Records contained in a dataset

● ● ● ● ● ● ●

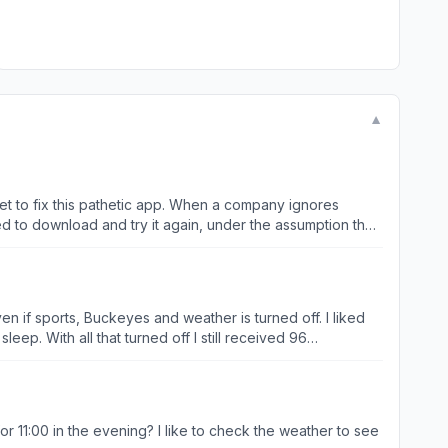
▼
just no excuse, in the year 2025, for a company to have an unusable app/website, especially a company the size of NBC. Do better, guys…. Seriously.. Zero stars.
n if sports, Buckeyes and weather is turned off. I liked
ep. With all that turned off I still received 96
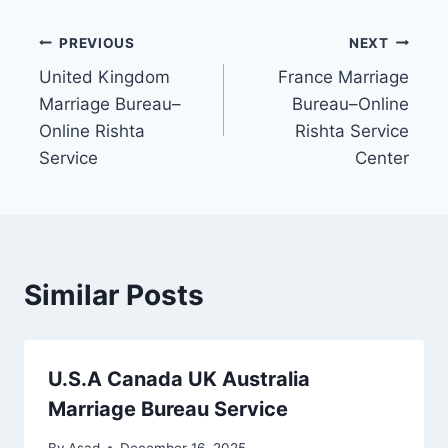
Post
PREVIOUS
NEXT
United Kingdom
France Marriage
navigation
Marriage Bureau–
Bureau–Online
Online Rishta
Rishta Service
Service
Center
Similar Posts
U.S.A Canada UK Australia
Marriage Bureau Service
By
Asad
December 16, 2025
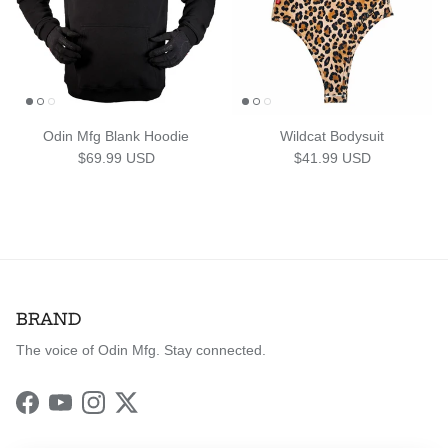
Odin Mfg Blank Hoodie
Wildcat Bodysuit
Regular price
Regular price
$69.99 USD
$41.99 USD
BRAND
The voice of Odin Mfg. Stay connected.
Facebook
YouTube
Instagram
Twitter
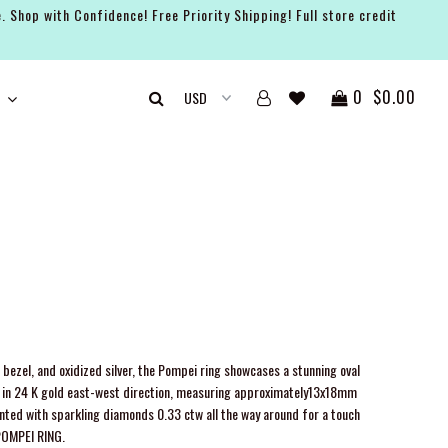
. Shop with Confidence! Free Priority Shipping! Full store credit
0
$0.00
bezel, and oxidized silver, the Pompei ring showcases a stunning oval
 in 24 K gold east-west direction, measuring approximately13x18mm
ccented with sparkling diamonds
0.33 ctw
all the way around for a touch
 POMPEI RING.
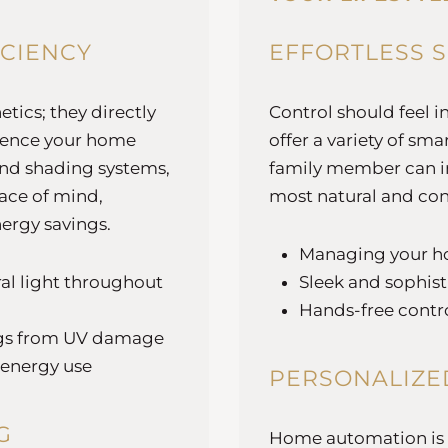
ICIENCY
EFFORTLESS 
tics; they directly
Control should feel i
ience your home
offer a variety of s
and shading systems,
family member can in
ace of mind,
most natural and con
nergy savings.
Managing your h
al light throughout
Sleek and sophist
Hands-free contro
ings from UV damage
 energy use
PERSONALIZE
G
Home automation is at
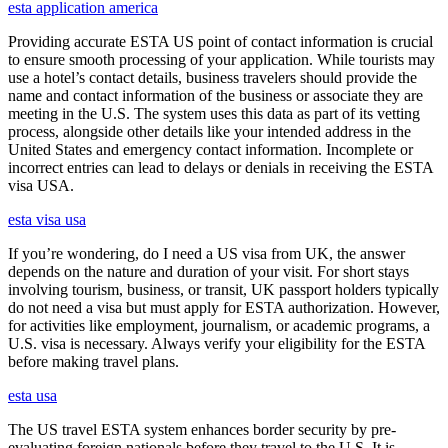
esta application america
Providing accurate ESTA US point of contact information is crucial
to ensure smooth processing of your application. While tourists may
use a hotel’s contact details, business travelers should provide the
name and contact information of the business or associate they are
meeting in the U.S. The system uses this data as part of its vetting
process, alongside other details like your intended address in the
United States and emergency contact information. Incomplete or
incorrect entries can lead to delays or denials in receiving the ESTA
visa USA.
esta visa usa
If you’re wondering, do I need a US visa from UK, the answer
depends on the nature and duration of your visit. For short stays
involving tourism, business, or transit, UK passport holders typically
do not need a visa but must apply for ESTA authorization. However,
for activities like employment, journalism, or academic programs, a
U.S. visa is necessary. Always verify your eligibility for the ESTA
before making travel plans.
esta usa
The US travel ESTA system enhances border security by pre-
evaluating foreign nationals before they travel to the U.S. It is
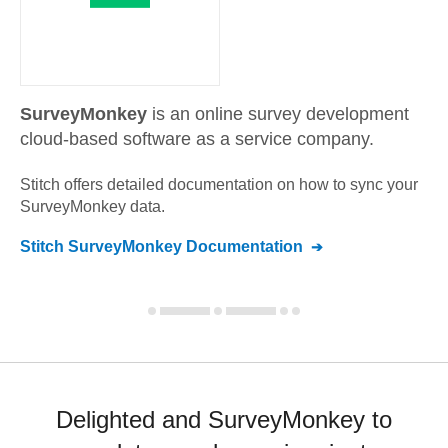
SurveyMonkey
is an online survey development
cloud-based software as a service company.
Stitch offers detailed documentation on how to sync your
SurveyMonkey
data.
Stitch
SurveyMonkey
Documentation
Delighted and SurveyMonkey to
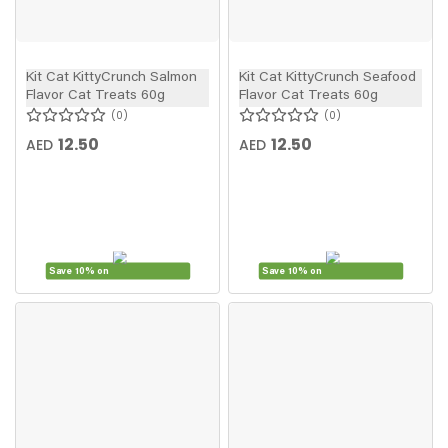
Kit Cat KittyCrunch Salmon
Kit Cat KittyCrunch Seafood
Flavor Cat Treats 60g
Flavor Cat Treats 60g
0
0
12.50
12.50
AED
AED
Save 10% on
Save 10% on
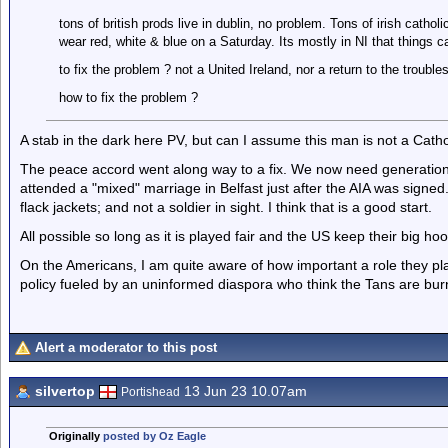
tons of british prods live in dublin, no problem. Tons of irish catho
wear red, white & blue on a Saturday. Its mostly in NI that things c
to fix the problem ? not a United Ireland, nor a return to the troubles
how to fix the problem ?
A stab in the dark here PV, but can I assume this man is not a Catho
The peace accord went along way to a fix. We now need generations 
attended a "mixed" marriage in Belfast just after the AIA was signed
flack jackets; and not a soldier in sight. I think that is a good start.
All possible so long as it is played fair and the US keep their big hoot
On the Americans, I am quite aware of how important a role they p
policy fueled by an uninformed diaspora who think the Tans are b
Alert a moderator to this post
silvertop
13 Jun 23 10.07am
Portishead
Originally
posted by Oz Eagle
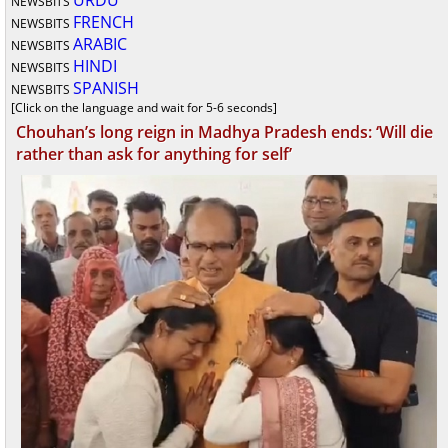
URDU
NEWSBITS
FRENCH
NEWSBITS
ARABIC
NEWSBITS
HINDI
NEWSBITS
SPANISH
NEWSBITS
[Click on the language and wait for 5-6 seconds]
Chouhan’s long reign in Madhya Pradesh ends: ‘Will die
rather than ask for anything for self’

● ● ● ● ● ● ●

** Problem details **
Give back exactly, and solely, the section of the data above bounded by the line containing "nergy savings." and the line containing "involving tourism, business, or", both bounding lines included and pictures omitted.

** Answer space **
nergy savings.
Managing your h
al light throughout
Sleek and sophist
Hands-free contro
ings from UV damage
 energy use
PERSONALIZE
G
Home automation is at
esta application america
Providing accurate ESTA US point of contact information is crucial
to ensure smooth processing of your application. While tourists may
use a hotel’s contact details, business travelers should provide the
name and contact information of the business or associate they are
meeting in the U.S. The system uses this data as part of its vetting
process, alongside other details like your intended address in the
United States and emergency contact information. Incomplete or
incorrect entries can lead to delays or denials in receiving the ESTA
visa USA.
esta visa usa
If you’re wondering, do I need a US visa from UK, the answer
depends on the nature and duration of your visit. For short stays
involving tourism, business, or transit, UK passport holders typically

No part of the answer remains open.